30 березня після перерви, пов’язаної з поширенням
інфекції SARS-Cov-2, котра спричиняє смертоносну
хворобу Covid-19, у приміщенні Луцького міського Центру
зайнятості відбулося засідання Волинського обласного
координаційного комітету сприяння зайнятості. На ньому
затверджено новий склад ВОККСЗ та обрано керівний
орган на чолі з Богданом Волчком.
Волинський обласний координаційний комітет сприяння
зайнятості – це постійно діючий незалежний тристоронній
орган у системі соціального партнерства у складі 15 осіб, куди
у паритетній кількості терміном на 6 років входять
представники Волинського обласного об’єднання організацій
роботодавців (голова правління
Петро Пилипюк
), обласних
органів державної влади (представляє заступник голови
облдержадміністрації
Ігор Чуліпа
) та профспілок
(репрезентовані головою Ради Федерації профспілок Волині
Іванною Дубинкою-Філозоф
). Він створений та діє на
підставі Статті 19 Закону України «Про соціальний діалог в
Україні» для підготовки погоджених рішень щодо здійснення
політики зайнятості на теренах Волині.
━━━━━━━━
Copy every line above in which the string "Волині" shows up.

* ANSWER FOR THIS EXERCISE
(репрезентовані головою Ради Федерації профспілок Волині
політики зайнятості на теренах Волині.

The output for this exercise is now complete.